Details
-
Bug
-
Resolution: Fixed
-
Critical
-
Lustre 1.8.6
-
None
-
RHEL5 on all affected machines, Lustre exported via NFS
-
3
-
17,764
-
6577
Description
We hit this LBUG frequently on one of our production file systems and now have managed to reproduce reliably on our test file system by exporting the Lustre file system via NFS on one Lustre client and by running a version of racer on a NFS client in the exported Lustre file system. After a few minutes the LBUG will happen on the MDS. We've initially seen this on Lustre 1.6.7.2, then 1.8.3-ddn3.3 and now have been able to reproduce on the test file system after upgrading the MDS to 1.8.6-wc1, leaving the OSSes and clients at 1.8.3-ddn3.3 for now.

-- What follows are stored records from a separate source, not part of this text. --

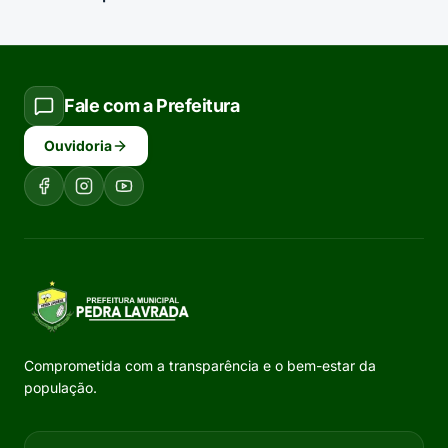
Fale com a Prefeitura
Ouvidoria
Comprometida com a transparência e o bem-estar da
população.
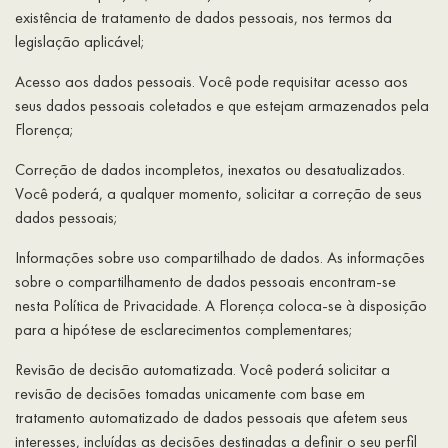
existência de tratamento de dados pessoais, nos termos da
legislação aplicável;
Acesso aos dados pessoais. Você pode requisitar acesso aos
seus dados pessoais coletados e que estejam armazenados pela
Florença;
Correção de dados incompletos, inexatos ou desatualizados.
Você poderá, a qualquer momento, solicitar a correção de seus
dados pessoais;
Informações sobre uso compartilhado de dados. As informações
sobre o compartilhamento de dados pessoais encontram-se
nesta Política de Privacidade. A Florença coloca-se à disposição
para a hipótese de esclarecimentos complementares;
Revisão de decisão automatizada. Você poderá solicitar a
revisão de decisões tomadas unicamente com base em
tratamento automatizado de dados pessoais que afetem seus
interesses, incluídas as decisões destinadas a definir o seu perfil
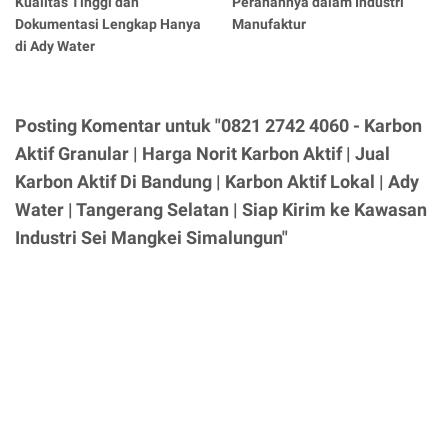
Kualitas Tinggi dan
Peranannya dalam Industri
Dokumentasi Lengkap Hanya
Manufaktur
di Ady Water
Posting Komentar untuk "0821 2742 4060 - Karbon
Aktif Granular | Harga Norit Karbon Aktif | Jual
Karbon Aktif Di Bandung | Karbon Aktif Lokal | Ady
Water | Tangerang Selatan | Siap Kirim ke Kawasan
Industri Sei Mangkei Simalungun"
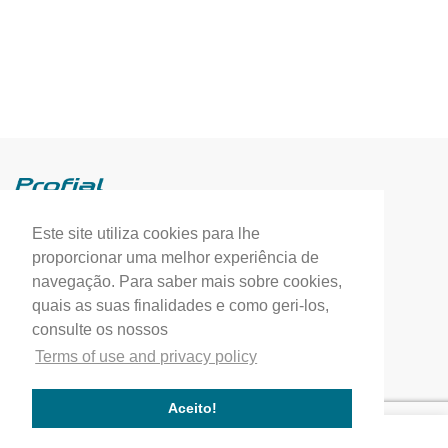
Este site utiliza cookies para lhe
Profial, Profissionais de Alumínio, S.A.
proporcionar uma melhor experiência de
(+351) 249 549 090
navegação. Para saber mais sobre cookies,
quais as suas finalidades e como geri-los,
correio.geral@profial.pt
consulte os nossos
Home
Terms of use and privacy policy
Our company
Service quality
Aceito!
Works completed
Our Partners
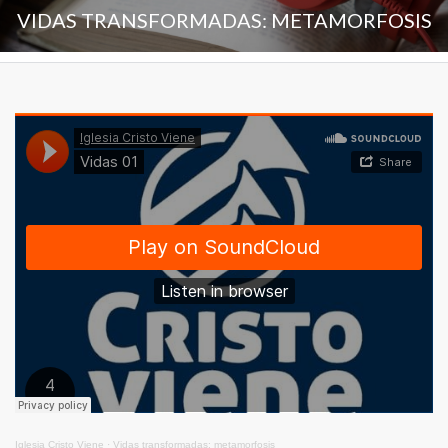
VIDAS TRANSFORMADAS: METAMORFOSIS
Iglesia Cristo Viene
·
Vidas transformadas: metamorfosis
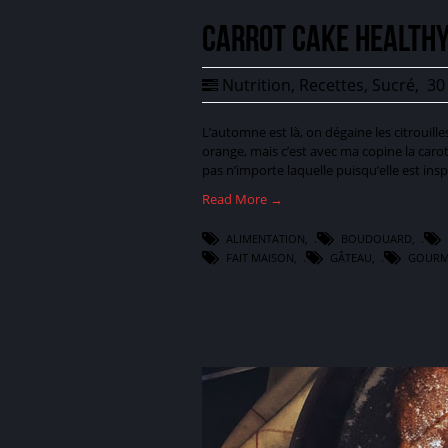
Carrot Cake healthy
Nutrition
,
Recettes
,
Sucré
,
30 
L’automne est là, on dégaine les citrouil
orange, mais c’est avec ma copine la carot
pas n’importe laquelle puisqu’elle est ins
Read More →
ALIMENTATION
,
BOUDOUARD
,
FAIT MAISON
,
GÂTEAU
,
GOURM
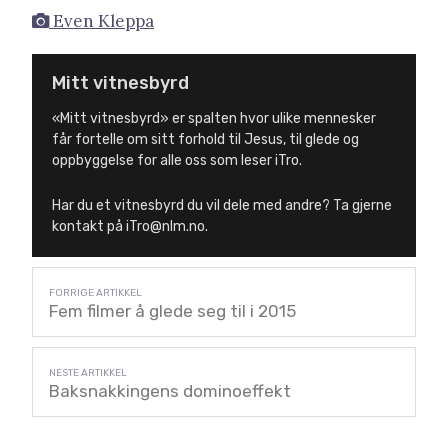
Even Kleppa
Mitt vitnesbyrd
«Mitt vitnesbyrd» er spalten hvor ulike mennesker
får fortelle om sitt forhold til Jesus, til glede og
oppbyggelse for alle oss som leser iTro.
Har du et vitnesbyrd du vil dele med andre? Ta gjerne
kontakt på iTro@nlm.no.
Fem filmer å glede seg til i 2015
Baksnakkingens dominoeffekt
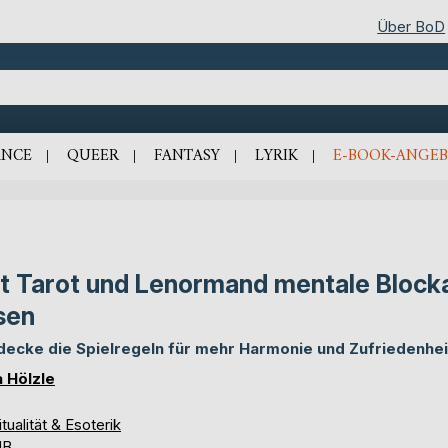
Über BoD
NCE
QUEER
FANTASY
LYRIK
E-BOOK-ANGEB
t Tarot und Lenormand mentale Block
sen
decke die Spielregeln für mehr Harmonie und Zufriedenhei
a Hölzle
itualität & Esoterik
UB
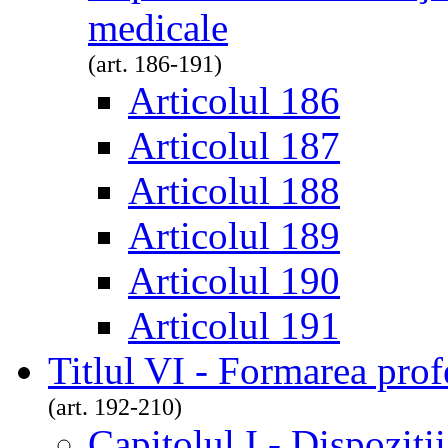
medicale
(art. 186-191)
Articolul 186
Articolul 187
Articolul 188
Articolul 189
Articolul 190
Articolul 191
Titlul VI - Formarea prof
(art. 192-210)
Capitolul I - Dispoziţi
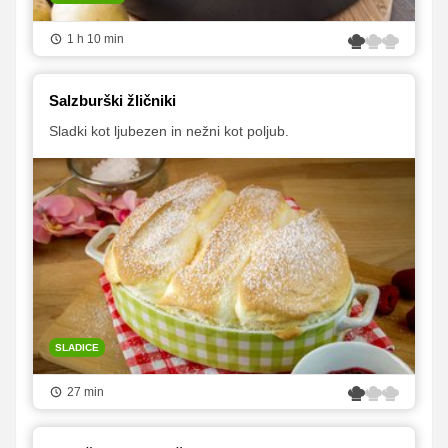
1 h 10 min
Salzburški žličniki
Sladki kot ljubezen in nežni kot poljub.
SLADICE
27 min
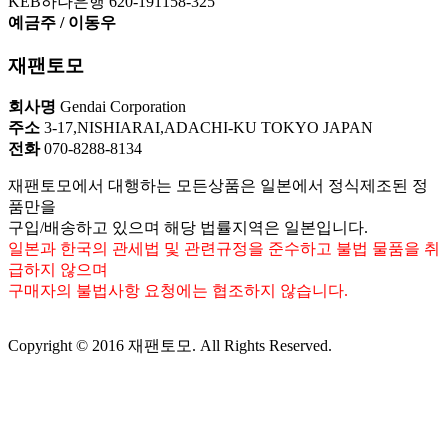
KEB하나은행 620-191158-325
예금주 / 이동우
재팬토모
회사명
Gendai Corporation
주소
3-17,NISHIARAI,ADACHI-KU TOKYO JAPAN
전화
070-8288-8134
재팬토모에서 대행하는 모든상품은 일본에서 정식제조된 정
품만을
구입/배송하고 있으며 해당 법률지역은 일본입니다.
일본과 한국의 관세법 및 관련규정을 준수하고 불법 물품을 취
급하지 않으며
구매자의 불법사항 요청에는 협조하지 않습니다.
Copyright © 2016 재팬토모. All Rights Reserved.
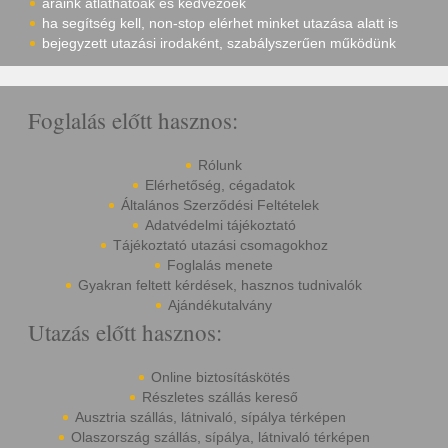
áraink átláthatóak és kedvezőek
ha segítség kell, non-stop elérhet minket utazása alatt is
bejegyzett utazási irodaként, szabályszerűen működünk
Foglalás előtt hasznos:
Rólunk
Elérhetőség, cégadatok
Általános Szerződési Feltételek
Adatvédelmi tájékoztató
Tájékoztató utazási csomagokhoz
Foglalás menete
Gyakran feltett kérdések, hasznos tudnivalók
Ajándékutalvány
Utazás előtt hasznos:
Online biztosításkötés
Részletes szállás kereső
Ausztria szállás, látnivaló, sípálya térképen
Olaszország szállás, sípálya, látnivaló térképen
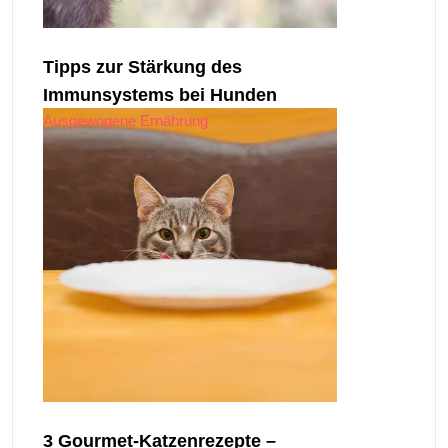
Tipps zur Stärkung des
Immunsystems bei Hunden
Ausgewogene Ernährung
3 Gourmet-Katzenrezepte –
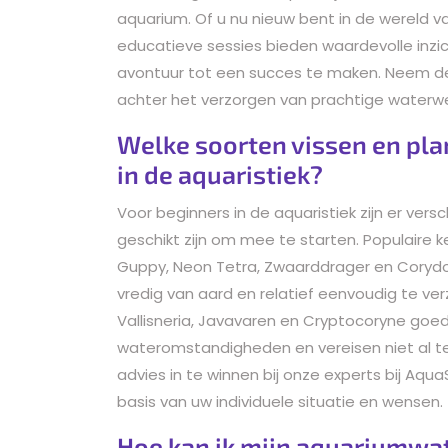
aquarium. Of u nu nieuw bent in de wereld v
educatieve sessies bieden waardevolle inzi
avontuur tot een succes te maken. Neem d
achter het verzorgen van prachtige waterw
Welke soorten vissen en pla
in de aquaristiek?
Voor beginners in de aquaristiek zijn er vers
geschikt zijn om mee te starten. Populaire k
Guppy, Neon Tetra, Zwaarddrager en Corydor
vredig van aard en relatief eenvoudig te ve
Vallisneria, Javavaren en Cryptocoryne goede
wateromstandigheden en vereisen niet al te 
advies in te winnen bij onze experts bij A
basis van uw individuele situatie en wensen.
Hoe kan ik mijn aquariumwa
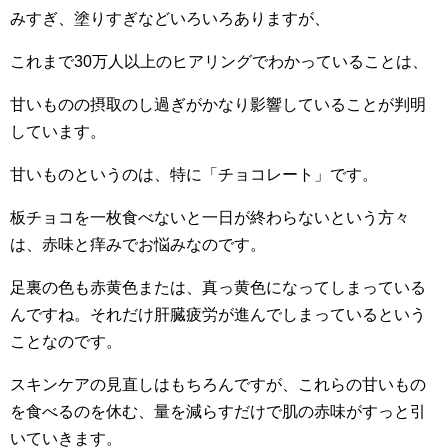
みすぎ、塗りすぎなどいろいろありますが、
これまで30万人以上のヒアリングでわかっていることは、
甘いものの摂取のし過ぎがかなり影響していることが判明
しています。
甘いものというのは、特に「チョコレート」です。
板チョコを一枚食べないと一日が終わらないという方々
は、赤味と痒みでお悩みなのです。
足裏の色も赤黄色または、真っ黄色になってしまっている
んですね。それだけ肝臓疲労が進んでしまっているという
ことなのです。
スキンケアの見直しはもちろんですが、これらの甘いもの
を食べるのを休む、量を減らすだけで肌の赤味がすっと引
いていきます。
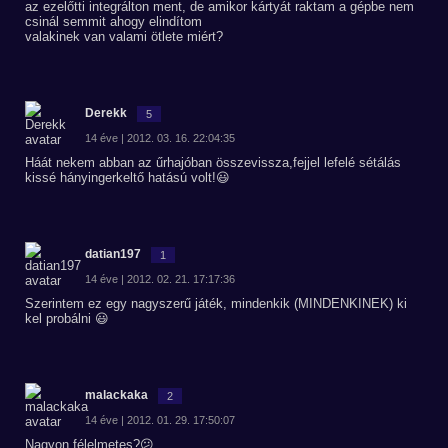
az ezelőtti integrálton ment, de amikor kártyát raktam a gépbe nem
csinál semmit ahogy elindítom
valakinek van valami ötlete miért?
Derekk
5
14 éve | 2012. 03. 16. 22:04:35
Háát nekem abban az űrhajóban összevissza,fejjel lefelé sétálás
kissé hányingerkeltő hatású volt!😃
datian197
1
14 éve | 2012. 02. 21. 17:17:36
Szerintem ez egy nagyszerű játék, mindenkik (MINDENKINEK) ki
kel probálni 😃
malackaka
2
14 éve | 2012. 01. 29. 17:50:07
Nagyon félelmetes?😕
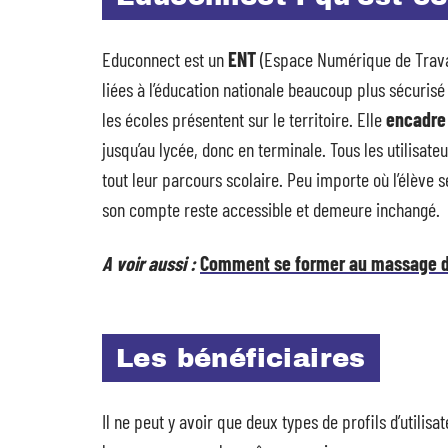
Educonnect est un
ENT
(Espace Numérique de Travail
liées à l’éducation nationale beaucoup plus sécurisé 
les écoles présentent sur le territoire. Elle
encadre
jusqu’au lycée, donc en terminale. Tous les utilisate
tout leur parcours scolaire. Peu importe où l’élève s
son compte reste accessible et demeure inchangé.
A voir aussi :
Comment se former au massage d
Les bénéficiaires
Il ne peut y avoir que deux types de profils d’utilisa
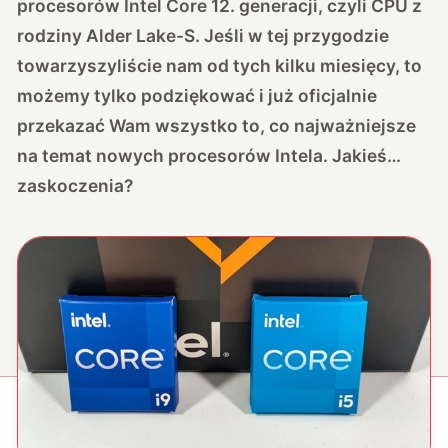
procesorów Intel Core 12. generacji, czyli CPU z
rodziny Alder Lake-S. Jeśli w tej przygodzie
towarzyszyliście nam od tych kilku miesięcy, to
możemy tylko podziękować i już oficjalnie
przekazać Wam wszystko to, co najważniejsze
na temat nowych procesorów Intela. Jakieś…
zaskoczenia?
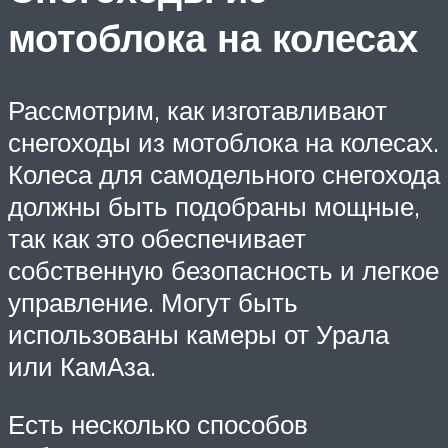
мотоблока на колесах
Рассмотрим, как изготавливают
снегоходы из мотоблока на колесах.
Колеса для самодельного снегохода
должны быть подобраны мощные,
так как это обеспечивает
собственную безопасность и легкое
управление. Могут быть
использованы камеры от Урала
или КамАза.
Есть несколько способов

Jul 25 16:13:50 cs04r-sc-mds02-03 kernel: LustreError: 6854:0:(mds_open.c:1323:mds_open()) ASSERTION(!mds_inode_is_orphan(dchild->d_inode)) failed: dchild 1d2764:0e4d3640 (ffff810429fc2b70) inode ffff81042aabfc30/1910628/239941184
Jul 25 16:13:50 cs04r-sc-mds02-03 kernel: LustreError: 6854:0:(mds_open.c:1323:mds_open()) LBUG
Jul 25 16:13:50 cs04r-sc-mds02-03 kernel: Pid: 6854, comm: ll_mdt_03
Jul 25 16:13:50 cs04r-sc-mds02-03 kernel:
Jul 25 16:13:50 cs04r-sc-mds02-03 kernel: Call Trace:
Jul 25 16:13:50 cs04r-sc-mds02-03 kernel: [<ffffffff887aa6a1>] libcfs_debug_dumpstack+0x51/0x60 [libcfs]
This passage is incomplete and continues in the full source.